Fifty was young to be retiring from the CIA. Armed federal law enforcement agents had to pull the plug at fifty-seven. CIA officers didn’t hit their sell-by date until they were sixty. Even then, they could come back as contractors to teach. By fifty you’d paid your dues. You’d just begun to untie the Gordian knot that was the Central Intelligence Agency. The best promotions came around fifty, when they still had ten good years to wring out of your soul. Everyone on the Asia desk thought she was making the biggest mistake of her life. She’d served in leadership positions in the headquarters and the field, including chief of station, and was on the short list for several plum promotions to the seventh floor. For the last three years, virtually every iota of intelligence regarding China had crossed her desk or the desks of those who worked for her. Some even thought she had a shot at deputy director if she played her cards right.

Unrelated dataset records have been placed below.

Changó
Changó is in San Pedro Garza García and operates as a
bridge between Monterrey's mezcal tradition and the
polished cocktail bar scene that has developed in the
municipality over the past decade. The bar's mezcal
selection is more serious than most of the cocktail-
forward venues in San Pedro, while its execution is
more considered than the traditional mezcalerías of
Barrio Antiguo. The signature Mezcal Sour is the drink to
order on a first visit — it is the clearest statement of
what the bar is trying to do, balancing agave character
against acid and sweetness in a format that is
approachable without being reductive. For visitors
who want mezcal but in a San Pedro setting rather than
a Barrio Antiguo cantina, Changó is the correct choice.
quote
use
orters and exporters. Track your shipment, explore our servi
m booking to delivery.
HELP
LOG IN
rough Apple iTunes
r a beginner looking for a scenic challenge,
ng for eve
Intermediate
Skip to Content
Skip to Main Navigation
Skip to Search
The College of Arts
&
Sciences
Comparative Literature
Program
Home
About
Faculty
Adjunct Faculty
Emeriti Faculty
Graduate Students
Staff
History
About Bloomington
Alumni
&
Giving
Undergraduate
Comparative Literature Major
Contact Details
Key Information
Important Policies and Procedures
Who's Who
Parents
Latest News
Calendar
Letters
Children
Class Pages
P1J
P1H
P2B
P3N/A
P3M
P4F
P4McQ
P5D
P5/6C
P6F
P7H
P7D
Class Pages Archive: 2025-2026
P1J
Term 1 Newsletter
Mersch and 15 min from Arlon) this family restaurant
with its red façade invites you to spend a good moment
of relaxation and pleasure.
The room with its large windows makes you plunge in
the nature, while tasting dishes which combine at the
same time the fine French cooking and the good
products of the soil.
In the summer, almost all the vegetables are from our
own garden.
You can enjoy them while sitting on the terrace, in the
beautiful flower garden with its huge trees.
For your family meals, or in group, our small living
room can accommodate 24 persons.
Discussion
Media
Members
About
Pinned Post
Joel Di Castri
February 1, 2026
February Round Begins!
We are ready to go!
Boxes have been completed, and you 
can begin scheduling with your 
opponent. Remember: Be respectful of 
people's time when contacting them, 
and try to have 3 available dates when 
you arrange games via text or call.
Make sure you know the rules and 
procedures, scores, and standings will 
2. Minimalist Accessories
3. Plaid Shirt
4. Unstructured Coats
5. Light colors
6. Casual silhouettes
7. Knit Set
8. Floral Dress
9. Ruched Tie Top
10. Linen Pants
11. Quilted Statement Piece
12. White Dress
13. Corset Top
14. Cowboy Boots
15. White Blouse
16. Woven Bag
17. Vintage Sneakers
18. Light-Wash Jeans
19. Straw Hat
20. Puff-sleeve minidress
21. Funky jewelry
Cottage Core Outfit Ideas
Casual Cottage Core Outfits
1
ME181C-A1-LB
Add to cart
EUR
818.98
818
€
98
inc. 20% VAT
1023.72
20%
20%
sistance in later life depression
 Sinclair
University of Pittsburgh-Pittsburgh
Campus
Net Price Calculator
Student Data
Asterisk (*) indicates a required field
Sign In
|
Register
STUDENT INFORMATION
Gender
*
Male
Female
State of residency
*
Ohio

But she wasn’t much of a cardplayer.

She missed the field to be sure, and lamented the “mom body” that came with sitting behind a desk — and her affinity for daily lattes from the Starbucks in the CIA food court. She wasn’t particularly out of shape, but she wasn’t in shape, either. Monica had never been the stereotypical slender female operator of the Hollywood spy genre. She’d been a bit on the chunky side when she was recruited. She was worried at first, but made it through The Farm fine, realizing quickly that a few extra pounds of fighting weight made defensive tactics easier to handle. She knew her way around firearms but rarely carried one, though her husband and two sons routinely chided her for not doing so for her own protection. Her adult sons had both known she was a CIA officer from the time they were in high school — old enough to keep a secret — and still they believed there was more gunplay in the life of an intelligence officer than there actually was. Both seemed to think that every CIA officer, including their mother, was a part of the ground branch — the paramilitary guys that the world equated with the CIA overseas. It made her smile. While the Russians, Chi-Comms, Iranians, and jihadis were all watching the bearded white guys who ate barbed wire for breakfast, the slightly chunky black woman slipped by unnoticed.

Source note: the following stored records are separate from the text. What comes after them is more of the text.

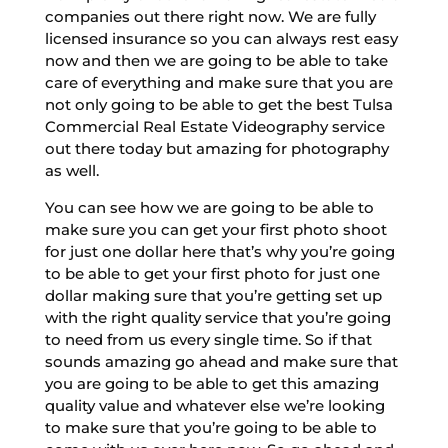
companies out there right now. We are fully
licensed insurance so you can always rest easy
now and then we are going to be able to take
care of everything and make sure that you are
not only going to be able to get the best Tulsa
Commercial Real Estate Videography service
out there today but amazing for photography
as well.
You can see how we are going to be able to
make sure you can get your first photo shoot
for just one dollar here that’s why you’re going
to be able to get your first photo for just one
dollar making sure that you’re getting set up
with the right quality service that you’re going
to need from us every single time. So if that
sounds amazing go ahead and make sure that
you are going to be able to get this amazing
quality value and whatever else we’re looking
to make sure that you’re going to be able to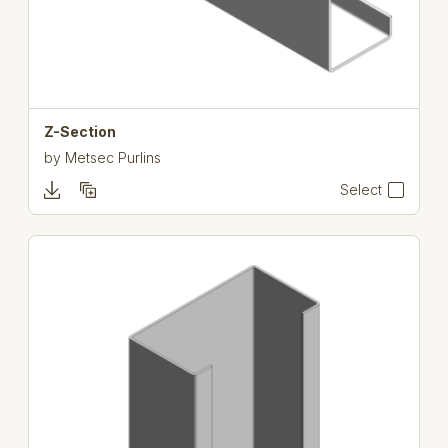
Z-Section
by
Metsec Purlins
Select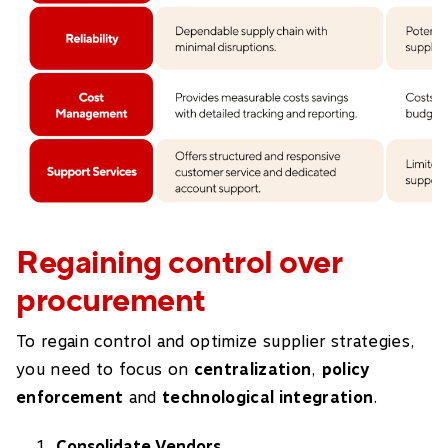
Regaining control over
procurement
To regain control and optimize supplier strategies,
you need to focus on
centralization
,
policy
enforcement
and
technological integration
.
Consolidate Vendors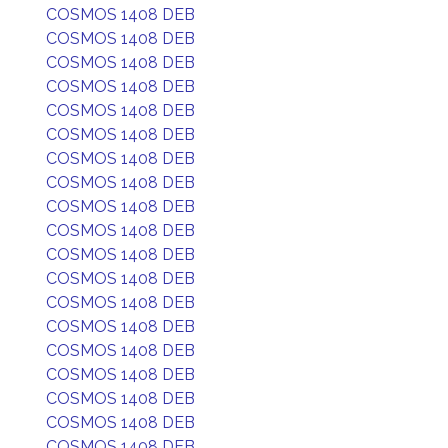
COSMOS 1408 DEB
COSMOS 1408 DEB
COSMOS 1408 DEB
COSMOS 1408 DEB
COSMOS 1408 DEB
COSMOS 1408 DEB
COSMOS 1408 DEB
COSMOS 1408 DEB
COSMOS 1408 DEB
COSMOS 1408 DEB
COSMOS 1408 DEB
COSMOS 1408 DEB
COSMOS 1408 DEB
COSMOS 1408 DEB
COSMOS 1408 DEB
COSMOS 1408 DEB
COSMOS 1408 DEB
COSMOS 1408 DEB
COSMOS 1408 DEB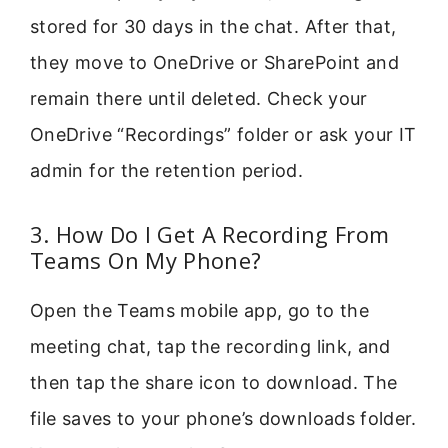
stored for 30 days in the chat. After that,
they move to OneDrive or SharePoint and
remain there until deleted. Check your
OneDrive “Recordings” folder or ask your IT
admin for the retention period.
3. How Do I Get A Recording From
Teams On My Phone?
Open the Teams mobile app, go to the
meeting chat, tap the recording link, and
then tap the share icon to download. The
file saves to your phone’s downloads folder.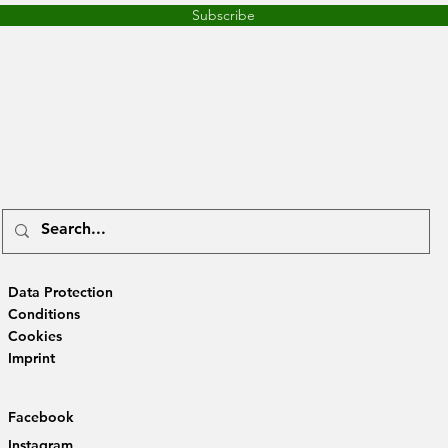
Subscribe
Data Protection
Conditions
Cookies
Imprint
Facebook
Instagram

It was good work, but twenty-six years was enough. Now she was going to give back, to teach high school. Her friends with teenagers joked that she was leaving intelligence work to go into law enforcement.

Hendricks’s family was accustomed to service. Her husband taught history at Georgetown. Her eldest son was an officer in the Army, in his final year of residency to become a trauma surgeon at Fort Sam Houston. Her youngest was in his second year with the Secret Service, stationed in the Seattle Field Office.

She’d grown up in a middle-class home outside Dallas, where her father was an engineer designing integrated circuits for Texas Instruments. She’d been a child at the end of the Civil Rights movement. Her parents kept themselves to themselves for the most part and were not politically active. She graduated high school in the late eighties with a handful of token minorities in her senior class — the doctor from India’s kid, some Hispanic families. Monica had balked when her mother insisted she take a second language but found she had a knack for Spanish — the only language besides Latin offered by her high school. She took it all four years — and Latin, too, because the puzzles the languages provided seemed to fit well with the way her brain worked. She had plenty of kids to practice her Spanish with, but there were few kids like her. Reggie Good, the fastest wide receiver on the football team, was black, and in a Texas high school, football transcended color — up to a point. There were a few unwritten rules. She was a popular academic kid. Pretty, but not skinny enough to be a cheerleader. She could go out with virtually any boy in the school, no matter the color, so long as it was nothing serious. Reggie could date her, and possibly a couple of the Hispanic girls, but the line against him dating white girls was clearly drawn.